■ DATASET CONTENT:
------
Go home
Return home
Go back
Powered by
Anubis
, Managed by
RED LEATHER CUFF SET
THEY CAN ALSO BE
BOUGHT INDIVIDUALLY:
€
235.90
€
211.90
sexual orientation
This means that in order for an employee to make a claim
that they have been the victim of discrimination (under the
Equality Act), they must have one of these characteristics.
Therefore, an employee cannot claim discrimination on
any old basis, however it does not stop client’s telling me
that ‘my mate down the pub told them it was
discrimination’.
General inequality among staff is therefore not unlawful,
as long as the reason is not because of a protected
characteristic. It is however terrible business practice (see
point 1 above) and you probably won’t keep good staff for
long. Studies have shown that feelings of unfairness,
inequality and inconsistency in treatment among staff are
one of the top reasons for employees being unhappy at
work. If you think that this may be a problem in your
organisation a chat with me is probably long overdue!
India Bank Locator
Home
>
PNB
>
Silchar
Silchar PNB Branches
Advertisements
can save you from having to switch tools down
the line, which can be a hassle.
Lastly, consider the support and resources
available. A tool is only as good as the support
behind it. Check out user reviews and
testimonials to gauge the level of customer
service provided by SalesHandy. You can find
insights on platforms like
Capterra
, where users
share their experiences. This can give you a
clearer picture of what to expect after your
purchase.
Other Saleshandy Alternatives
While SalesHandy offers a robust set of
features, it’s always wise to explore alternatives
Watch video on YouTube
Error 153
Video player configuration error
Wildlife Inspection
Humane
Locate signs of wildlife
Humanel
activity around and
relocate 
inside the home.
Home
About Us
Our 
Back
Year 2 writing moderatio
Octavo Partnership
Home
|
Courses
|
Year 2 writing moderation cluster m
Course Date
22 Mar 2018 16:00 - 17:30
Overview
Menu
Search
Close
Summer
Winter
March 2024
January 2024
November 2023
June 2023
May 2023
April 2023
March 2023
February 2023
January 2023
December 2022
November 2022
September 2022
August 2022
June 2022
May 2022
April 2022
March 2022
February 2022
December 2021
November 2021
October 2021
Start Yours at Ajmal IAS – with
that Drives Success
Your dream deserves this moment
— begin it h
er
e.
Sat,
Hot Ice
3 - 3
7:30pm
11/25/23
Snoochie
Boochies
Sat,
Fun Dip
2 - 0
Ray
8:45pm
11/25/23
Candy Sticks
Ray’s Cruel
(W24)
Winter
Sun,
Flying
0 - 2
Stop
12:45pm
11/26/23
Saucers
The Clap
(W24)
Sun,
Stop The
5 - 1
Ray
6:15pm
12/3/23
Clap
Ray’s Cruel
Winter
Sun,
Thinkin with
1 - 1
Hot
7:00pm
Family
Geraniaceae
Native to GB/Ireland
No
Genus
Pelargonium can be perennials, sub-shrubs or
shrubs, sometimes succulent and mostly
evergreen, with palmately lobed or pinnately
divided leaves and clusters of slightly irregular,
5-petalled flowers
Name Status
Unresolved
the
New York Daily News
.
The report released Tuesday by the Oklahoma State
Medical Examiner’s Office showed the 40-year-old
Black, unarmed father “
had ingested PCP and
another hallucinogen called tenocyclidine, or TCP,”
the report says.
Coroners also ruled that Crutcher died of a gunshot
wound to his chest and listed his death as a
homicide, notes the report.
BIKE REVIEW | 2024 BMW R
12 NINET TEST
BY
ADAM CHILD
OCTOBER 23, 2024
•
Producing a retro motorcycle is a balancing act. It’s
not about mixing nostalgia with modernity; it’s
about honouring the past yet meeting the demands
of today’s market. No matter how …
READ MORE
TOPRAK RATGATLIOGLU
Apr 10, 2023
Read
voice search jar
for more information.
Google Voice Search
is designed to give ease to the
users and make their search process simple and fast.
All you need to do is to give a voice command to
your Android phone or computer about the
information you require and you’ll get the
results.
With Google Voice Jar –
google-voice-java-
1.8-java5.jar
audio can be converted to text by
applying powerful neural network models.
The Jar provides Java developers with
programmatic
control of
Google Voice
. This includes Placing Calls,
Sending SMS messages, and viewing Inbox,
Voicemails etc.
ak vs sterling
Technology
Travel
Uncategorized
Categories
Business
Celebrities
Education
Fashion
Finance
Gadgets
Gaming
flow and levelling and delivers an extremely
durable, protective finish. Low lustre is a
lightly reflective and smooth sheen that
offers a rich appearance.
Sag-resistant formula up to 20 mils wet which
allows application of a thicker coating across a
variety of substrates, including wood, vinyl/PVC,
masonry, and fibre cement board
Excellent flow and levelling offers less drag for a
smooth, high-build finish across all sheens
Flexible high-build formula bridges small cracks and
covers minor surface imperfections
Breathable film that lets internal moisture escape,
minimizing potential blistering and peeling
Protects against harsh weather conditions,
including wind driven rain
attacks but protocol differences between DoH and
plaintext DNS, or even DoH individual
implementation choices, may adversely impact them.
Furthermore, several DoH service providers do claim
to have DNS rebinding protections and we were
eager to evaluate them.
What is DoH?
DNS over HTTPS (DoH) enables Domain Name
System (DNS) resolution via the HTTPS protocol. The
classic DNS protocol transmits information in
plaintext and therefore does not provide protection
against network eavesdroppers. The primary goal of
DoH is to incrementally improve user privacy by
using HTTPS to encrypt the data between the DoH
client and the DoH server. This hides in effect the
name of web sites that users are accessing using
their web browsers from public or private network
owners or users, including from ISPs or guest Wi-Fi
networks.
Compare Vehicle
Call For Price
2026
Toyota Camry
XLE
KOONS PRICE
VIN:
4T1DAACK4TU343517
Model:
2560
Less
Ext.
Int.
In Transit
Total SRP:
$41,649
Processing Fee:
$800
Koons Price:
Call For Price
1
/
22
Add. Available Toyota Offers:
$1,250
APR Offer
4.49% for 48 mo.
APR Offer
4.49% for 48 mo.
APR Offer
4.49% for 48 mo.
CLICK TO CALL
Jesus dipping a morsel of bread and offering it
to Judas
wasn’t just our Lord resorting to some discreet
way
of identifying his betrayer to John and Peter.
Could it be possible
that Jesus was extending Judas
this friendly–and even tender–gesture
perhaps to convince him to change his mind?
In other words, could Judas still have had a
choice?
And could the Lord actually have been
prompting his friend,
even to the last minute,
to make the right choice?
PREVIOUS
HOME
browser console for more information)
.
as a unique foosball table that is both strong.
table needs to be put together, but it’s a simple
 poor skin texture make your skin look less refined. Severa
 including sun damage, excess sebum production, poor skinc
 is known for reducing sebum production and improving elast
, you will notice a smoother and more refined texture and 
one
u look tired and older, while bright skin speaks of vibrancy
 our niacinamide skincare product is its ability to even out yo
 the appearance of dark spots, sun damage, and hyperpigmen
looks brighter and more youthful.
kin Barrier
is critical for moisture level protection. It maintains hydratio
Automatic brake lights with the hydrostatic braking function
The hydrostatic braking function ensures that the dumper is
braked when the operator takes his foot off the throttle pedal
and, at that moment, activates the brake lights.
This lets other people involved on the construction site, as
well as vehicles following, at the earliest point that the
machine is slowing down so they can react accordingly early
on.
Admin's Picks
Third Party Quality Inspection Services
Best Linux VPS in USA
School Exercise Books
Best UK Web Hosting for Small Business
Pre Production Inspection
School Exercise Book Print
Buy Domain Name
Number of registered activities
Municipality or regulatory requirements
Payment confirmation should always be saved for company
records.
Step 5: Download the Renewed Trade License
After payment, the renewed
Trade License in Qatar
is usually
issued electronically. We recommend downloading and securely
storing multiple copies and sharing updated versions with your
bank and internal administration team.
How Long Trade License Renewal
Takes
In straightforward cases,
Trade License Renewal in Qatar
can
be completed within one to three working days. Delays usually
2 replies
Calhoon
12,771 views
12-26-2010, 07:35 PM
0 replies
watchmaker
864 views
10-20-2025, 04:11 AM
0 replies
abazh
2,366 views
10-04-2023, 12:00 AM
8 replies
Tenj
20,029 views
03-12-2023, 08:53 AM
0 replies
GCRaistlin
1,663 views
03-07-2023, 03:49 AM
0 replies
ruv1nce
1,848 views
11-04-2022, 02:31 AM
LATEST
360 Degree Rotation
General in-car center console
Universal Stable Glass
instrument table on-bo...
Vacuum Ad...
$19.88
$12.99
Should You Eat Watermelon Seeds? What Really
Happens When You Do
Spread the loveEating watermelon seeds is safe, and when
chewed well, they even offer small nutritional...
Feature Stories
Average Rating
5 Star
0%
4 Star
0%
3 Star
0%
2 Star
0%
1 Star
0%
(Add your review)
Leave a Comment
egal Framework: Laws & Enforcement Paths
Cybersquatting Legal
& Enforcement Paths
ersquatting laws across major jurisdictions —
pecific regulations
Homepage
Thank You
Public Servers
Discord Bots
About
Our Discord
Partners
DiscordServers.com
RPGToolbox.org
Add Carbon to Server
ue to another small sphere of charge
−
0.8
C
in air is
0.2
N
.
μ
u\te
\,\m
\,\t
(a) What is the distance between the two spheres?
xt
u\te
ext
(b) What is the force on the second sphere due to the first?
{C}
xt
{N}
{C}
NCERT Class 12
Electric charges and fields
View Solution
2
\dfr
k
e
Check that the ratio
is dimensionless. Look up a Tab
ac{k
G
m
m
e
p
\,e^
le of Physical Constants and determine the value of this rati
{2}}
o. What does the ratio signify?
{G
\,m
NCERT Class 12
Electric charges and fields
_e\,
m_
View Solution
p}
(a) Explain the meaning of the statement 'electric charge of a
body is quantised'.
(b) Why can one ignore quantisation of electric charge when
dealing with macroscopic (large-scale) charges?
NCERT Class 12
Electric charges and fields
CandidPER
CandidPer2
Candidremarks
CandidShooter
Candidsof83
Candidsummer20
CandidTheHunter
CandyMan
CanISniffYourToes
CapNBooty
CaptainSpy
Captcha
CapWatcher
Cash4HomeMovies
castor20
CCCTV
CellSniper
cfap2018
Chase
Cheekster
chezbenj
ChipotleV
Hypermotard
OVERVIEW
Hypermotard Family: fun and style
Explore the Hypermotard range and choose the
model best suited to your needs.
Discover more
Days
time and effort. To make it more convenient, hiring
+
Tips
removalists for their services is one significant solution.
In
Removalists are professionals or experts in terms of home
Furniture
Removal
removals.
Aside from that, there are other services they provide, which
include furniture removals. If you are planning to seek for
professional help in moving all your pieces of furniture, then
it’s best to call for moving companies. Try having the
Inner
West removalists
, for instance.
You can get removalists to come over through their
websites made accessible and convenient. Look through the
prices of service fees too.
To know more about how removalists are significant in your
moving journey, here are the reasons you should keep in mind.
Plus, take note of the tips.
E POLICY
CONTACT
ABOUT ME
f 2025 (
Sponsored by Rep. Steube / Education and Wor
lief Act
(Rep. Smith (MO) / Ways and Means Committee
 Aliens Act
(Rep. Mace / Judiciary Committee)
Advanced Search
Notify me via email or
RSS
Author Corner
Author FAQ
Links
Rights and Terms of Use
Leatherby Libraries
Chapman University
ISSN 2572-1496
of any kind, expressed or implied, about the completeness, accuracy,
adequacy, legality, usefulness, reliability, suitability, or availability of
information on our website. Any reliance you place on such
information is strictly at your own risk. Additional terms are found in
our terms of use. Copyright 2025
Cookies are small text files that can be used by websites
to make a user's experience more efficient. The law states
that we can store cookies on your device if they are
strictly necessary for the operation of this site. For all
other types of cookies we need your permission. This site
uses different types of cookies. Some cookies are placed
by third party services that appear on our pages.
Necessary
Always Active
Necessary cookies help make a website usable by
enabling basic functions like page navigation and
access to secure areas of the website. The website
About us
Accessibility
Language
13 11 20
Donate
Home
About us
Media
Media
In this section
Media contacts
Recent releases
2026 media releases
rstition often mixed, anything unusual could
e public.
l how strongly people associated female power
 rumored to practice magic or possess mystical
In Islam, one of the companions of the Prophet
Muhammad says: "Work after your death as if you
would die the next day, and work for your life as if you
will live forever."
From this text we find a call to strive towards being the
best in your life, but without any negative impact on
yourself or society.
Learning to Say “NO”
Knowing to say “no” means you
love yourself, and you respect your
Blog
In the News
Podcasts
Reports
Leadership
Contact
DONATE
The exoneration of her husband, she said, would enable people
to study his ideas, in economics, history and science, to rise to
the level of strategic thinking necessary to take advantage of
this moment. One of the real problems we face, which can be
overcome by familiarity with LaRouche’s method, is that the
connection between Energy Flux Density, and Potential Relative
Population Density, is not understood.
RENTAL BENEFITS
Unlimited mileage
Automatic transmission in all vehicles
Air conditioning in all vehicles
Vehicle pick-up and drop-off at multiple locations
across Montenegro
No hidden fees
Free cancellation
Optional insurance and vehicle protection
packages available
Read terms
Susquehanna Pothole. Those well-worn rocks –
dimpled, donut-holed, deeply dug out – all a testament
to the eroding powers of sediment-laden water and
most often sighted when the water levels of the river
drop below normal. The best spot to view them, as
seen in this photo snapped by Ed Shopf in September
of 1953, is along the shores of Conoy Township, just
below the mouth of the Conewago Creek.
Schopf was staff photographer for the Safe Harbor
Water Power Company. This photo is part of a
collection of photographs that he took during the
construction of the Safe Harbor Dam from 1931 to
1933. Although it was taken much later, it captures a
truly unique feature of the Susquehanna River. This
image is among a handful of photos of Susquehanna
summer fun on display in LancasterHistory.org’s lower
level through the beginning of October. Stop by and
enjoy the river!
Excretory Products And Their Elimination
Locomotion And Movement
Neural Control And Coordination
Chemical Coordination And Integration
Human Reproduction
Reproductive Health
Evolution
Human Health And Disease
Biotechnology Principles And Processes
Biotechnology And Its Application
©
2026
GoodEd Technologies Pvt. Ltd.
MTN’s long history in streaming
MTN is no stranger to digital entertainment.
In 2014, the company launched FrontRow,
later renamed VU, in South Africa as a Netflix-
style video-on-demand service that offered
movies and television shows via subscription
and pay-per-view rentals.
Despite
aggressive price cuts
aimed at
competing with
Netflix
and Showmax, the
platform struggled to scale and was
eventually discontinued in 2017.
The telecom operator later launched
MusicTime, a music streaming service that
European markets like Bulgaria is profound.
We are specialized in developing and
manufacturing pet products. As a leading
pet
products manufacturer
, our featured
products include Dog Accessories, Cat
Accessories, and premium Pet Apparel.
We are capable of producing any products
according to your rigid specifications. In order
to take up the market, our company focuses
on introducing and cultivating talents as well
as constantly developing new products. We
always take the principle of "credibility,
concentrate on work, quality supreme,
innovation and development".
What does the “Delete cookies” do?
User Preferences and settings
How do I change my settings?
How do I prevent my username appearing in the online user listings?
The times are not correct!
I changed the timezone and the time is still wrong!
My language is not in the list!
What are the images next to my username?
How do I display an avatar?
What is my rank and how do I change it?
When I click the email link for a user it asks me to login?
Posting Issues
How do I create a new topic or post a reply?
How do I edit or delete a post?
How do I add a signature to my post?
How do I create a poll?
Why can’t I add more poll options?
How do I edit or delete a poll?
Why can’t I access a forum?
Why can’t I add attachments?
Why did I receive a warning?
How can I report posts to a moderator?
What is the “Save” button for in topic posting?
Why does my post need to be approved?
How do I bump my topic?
------
Line by line, count how many lines of the entries contain the word "hydrostatic", and give only that number.

■ RESULT OF THIS EXERCISE:
2